Hüseyin Velioğlu`nun Hayatı ve Mücadelesi -9

Hüseyin Velioğlu`nun Hayatı ve Mücadelesi -9

Hizbullah Cemaati`nin merhum lideri Hüseyin Velioğlu`nun hayatını konu alan yazı dizisinin 9. bölümü yayınlandı.

Hüseynisevda.biz sitesinde yayınlanan yazı dizisinin bu bölümünde, Cemaatin diğer gruplarla olan ilişkilerine değiniliyor.

İşte Hüseyin Sevda sitesinde yayınlanan yazı dizisinin 9. bölümü

"DİĞER GRUPLARLA İLİŞKİLER

Şehid Rehber Hüseyin Velioğlu, İslam davasına hizmet eden bütün şahsiyetlere ve yapılara muhabbet duyar, birbirlerine yardım ve destekte bulunmalarını, ortam oluşturup imkan ve kuvvetlerini birleştirmelerini arzu ederdi.
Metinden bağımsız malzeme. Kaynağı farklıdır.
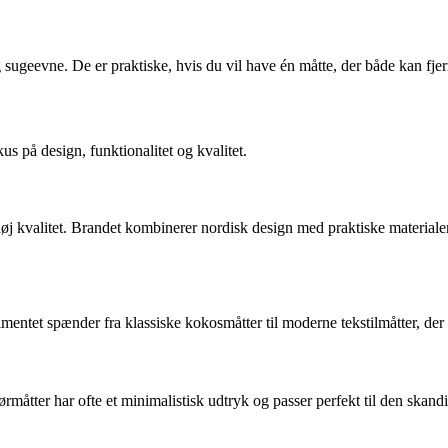
ugeevne. De er praktiske, hvis du vil have én måtte, der både kan fjerne
s på design, funktionalitet og kvalitet.
høj kvalitet. Brandet kombinerer nordisk design med praktiske materialer
timentet spænder fra klassiske kokosmåtter til moderne tekstilmåtter, de
tter har ofte et minimalistisk udtryk og passer perfekt til den skandin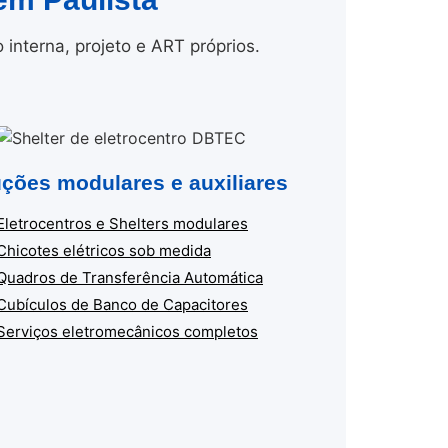
nterna, projeto e ART próprios.
ções modulares e auxiliares
Eletrocentros e Shelters modulares
Chicotes elétricos sob medida
Quadros de Transferência Automática
Cubículos de Banco de Capacitores
Serviços eletromecânicos completos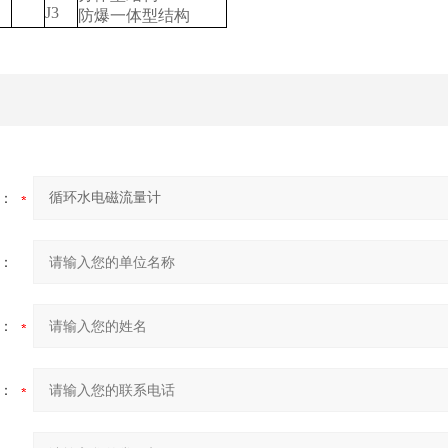
J3
防爆一体型结构
：
：
：
：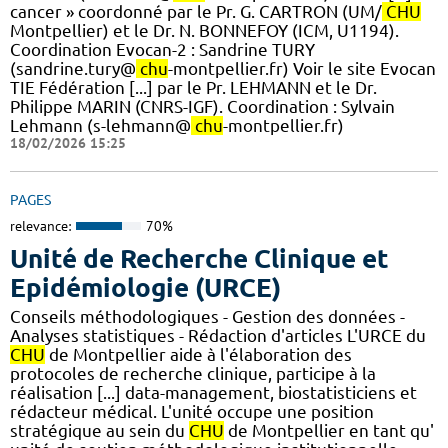
cancer » coordonné par le Pr. G. CARTRON (UM/
CHU
Montpellier) et le Dr. N. BONNEFOY (ICM, U1194).
Coordination Evocan-2 : Sandrine TURY
(sandrine.tury@
chu
-montpellier.fr) Voir le site Evocan
TIE Fédération [...] par le Pr. LEHMANN et le Dr.
Philippe MARIN (CNRS-IGF). ​Coordination : Sylvain
Lehmann (s-lehmann@
chu
-montpellier.fr)
18/02/2026 15:25
PAGES
relevance:
70%
Unité de Recherche Clinique et
Epidémiologie (URCE)
Conseils méthodologiques - Gestion des données -
Analyses statistiques - Rédaction d'articles L'URCE du
CHU
de Montpellier aide à l'élaboration des
protocoles de recherche clinique, participe à la
réalisation [...] data-management, biostatisticiens et
rédacteur médical. L'unité occupe une position
stratégique au sein du
CHU
de Montpellier en tant qu'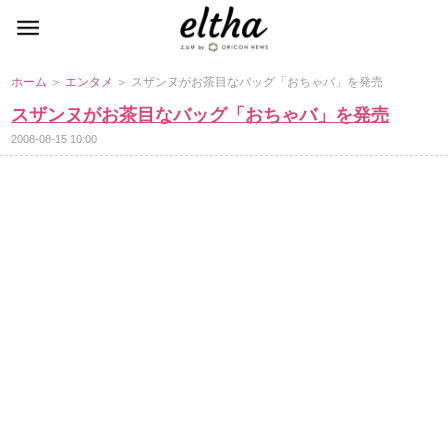
ホーム
＞
エンタメ
＞ スザンヌがお茶目なバッグ「おちゃバ」を発売
スザンヌがお茶目なバッグ「おちゃバ」を発売
2008-08-15 10:00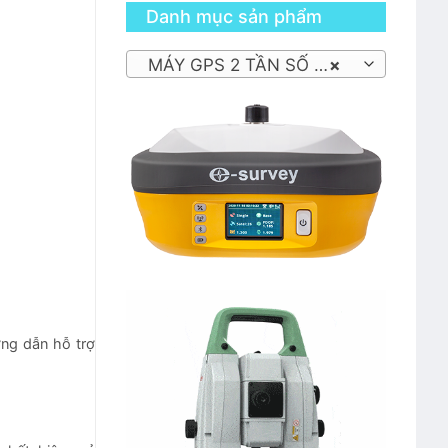
Danh mục sản phẩm
MÁY GPS 2 TẦN SỐ RTK
×
ớng dẫn hỗ trợ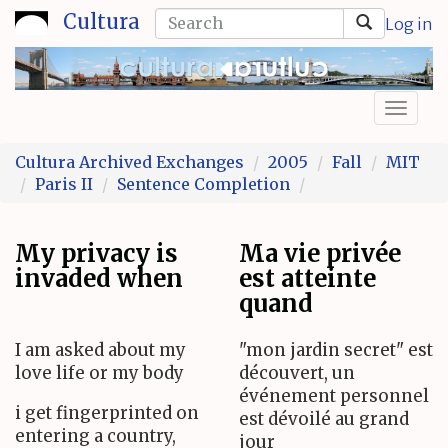
Skip
Search
Cultura
Log in
to
form
Search
main
content
Toggl
naviga
Cultura Archived Exchanges
2005
Fall
MIT
Paris II
Sentence Completion
My privacy is
Ma vie privée
invaded when
est atteinte
quand
I am asked about my
"mon jardin secret" est
love life or my body
découvert, un
événement personnel
i get fingerprinted on
est dévoilé au grand
entering a country,
jour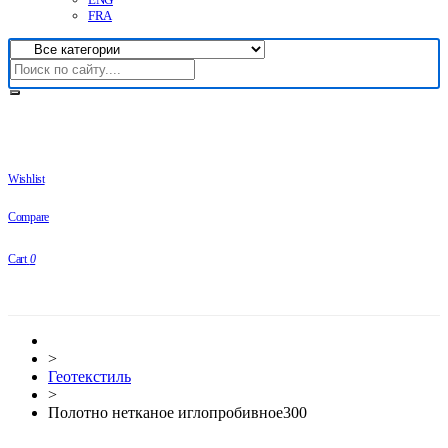
FRA
Wishlist
Compare
Cart
0
>
Геотекстиль
>
Полотно нетканое иглопробивное300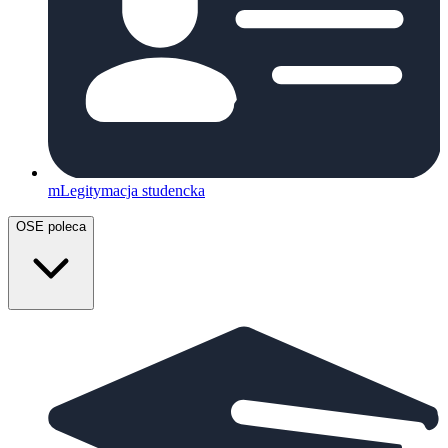
mLegitymacja studencka
OSE poleca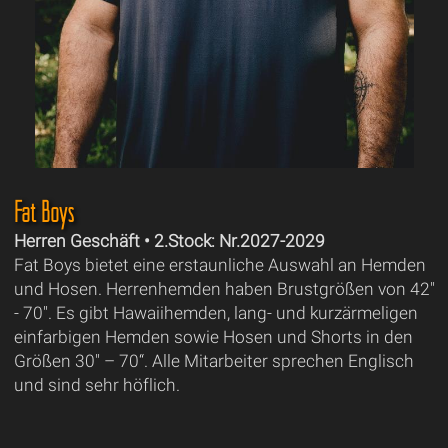
Fat Boys
Herren Geschäft • 2.Stock: Nr.2027-2029
Fat Boys bietet eine erstaunliche Auswahl an Hemden
und Hosen. Herrenhemden haben Brustgrößen von 42"
- 70". Es gibt Hawaiihemden, lang- und kurzärmeligen
einfarbigen Hemden sowie Hosen und Shorts in den
Größen 30" – 70“. Alle Mitarbeiter sprechen Englisch
und sind sehr höflich.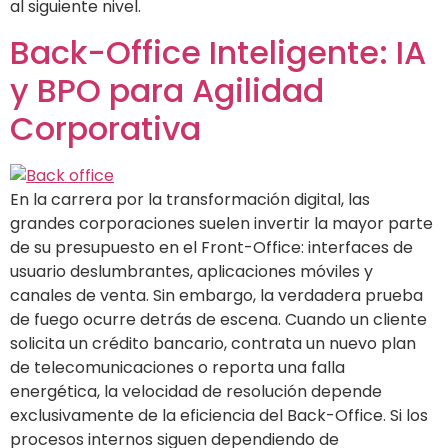
al siguiente nivel.
Back-Office Inteligente: IA
y BPO para Agilidad
Corporativa
En la carrera por la transformación digital, las
grandes corporaciones suelen invertir la mayor parte
de su presupuesto en el Front-Office: interfaces de
usuario deslumbrantes, aplicaciones móviles y
canales de venta. Sin embargo, la verdadera prueba
de fuego ocurre detrás de escena. Cuando un cliente
solicita un crédito bancario, contrata un nuevo plan
de telecomunicaciones o reporta una falla
energética, la velocidad de resolución depende
exclusivamente de la eficiencia del Back-Office. Si los
procesos internos siguen dependiendo de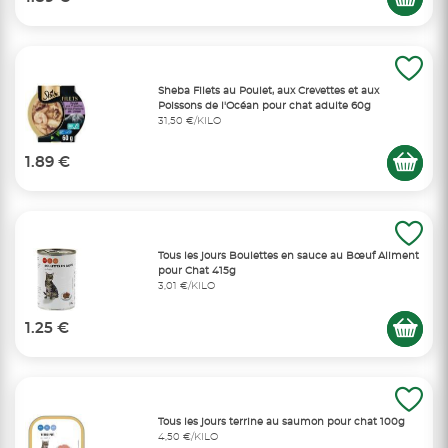
Sheba Filets au Poulet, aux Crevettes et aux
Poissons de l'Océan pour chat adulte 60g
31,50 €/KILO
1.89 €
Tous les jours Boulettes en sauce au Bœuf Aliment
pour Chat 415g
3,01 €/KILO
1.25 €
Tous les jours terrine au saumon pour chat 100g
4,50 €/KILO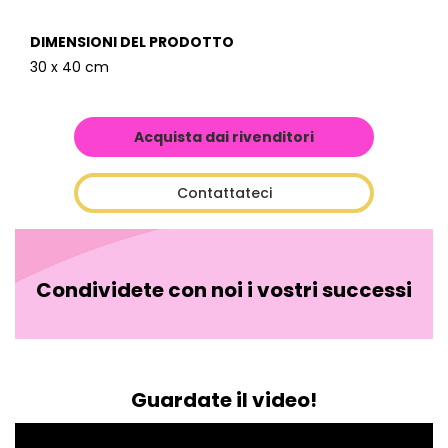
DIMENSIONI DEL PRODOTTO
30 x 40 cm
Acquista dai rivenditori
Contattateci
Condividete con noi i vostri successi
Guardate il video!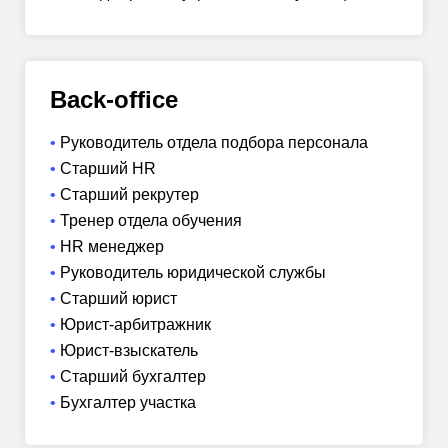
Back-office
Руководитель отдела подбора персонала
Старший HR
Старший рекрутер
Тренер отдела обучения
HR менеджер
Руководитель юридической службы
Старший юрист
Юрист-арбитражник
Юрист-взыскатель
Старший бухгалтер
Бухгалтер участка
Müslümanların birbirleri aleyhine düşmelerini ise hiç hoş karşılamazdı. Bu yüzden bu istikamette irtibat ve çalışmaları vardı.

Şehid Rehber’in, tüm İslami yapılarla olan ilişkilerinin yanında Fidan Güngör ve çevresiyle ilişkileri daha ileri bir seviyede idi. Bu grupla ilişkilerin geldiği seviye ve ayrılma ile ilgili hususların detayları buranın konusu olmadığı için detaylandırmıyoruz.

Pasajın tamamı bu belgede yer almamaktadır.